Problem details: Below are the records; reproduce all of them exactly but without any images.

(Saved data entries)
________________

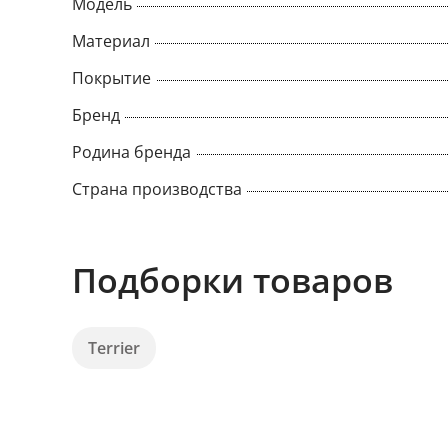
Модель
Материал
Покрытие
Бренд
Родина бренда
Страна производства
Подборки товаров
Terrier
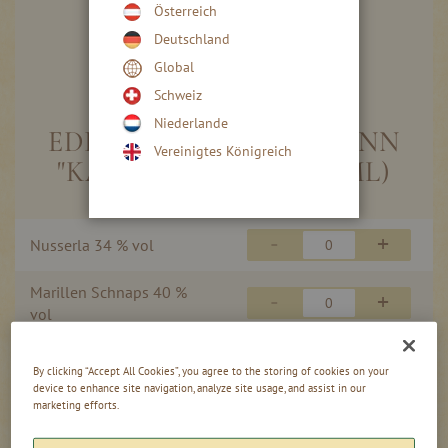
Österreich
Deutschland
Global
Skip
to
Schweiz
the
Niederlande
beginning
EDELSTAHL-FLACHMANN
Vereinigtes Königreich
of
"KARNEVAL" (CA. 200ML)
the
images
gallery
Gruppiert
-
+
Nusserla 34 % vol
Produkte
-
Artikel
Marillen Schnaps 40 %
-
+
vol
By clicking “Accept All Cookies”, you agree to the storing of cookies on your
device to enhance site navigation, analyze site usage, and assist in our
In den Warenkorb
marketing efforts.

________________

Result for this exercise:
Модель
Материал
Покрытие
Бренд
Родина бренда
Страна производства
Подборки товаров
Terrier
Österreich
Deutschland
Global
Skip
to
Schweiz
the
Niederlande
beginning
EDELSTAHL-FLACHMANN
Vereinigtes Königreich
of
"KARNEVAL" (CA. 200ML)
the
images
gallery
Gruppiert
-
+
Nusserla 34 % vol
Produkte
-
Artikel
Marillen Schnaps 40 %
-
+
vol
By clicking “Accept All Cookies”, you agree to the storing of cookies on your
device to enhance site navigation, analyze site usage, and assist in our
In den Warenkorb
marketing efforts.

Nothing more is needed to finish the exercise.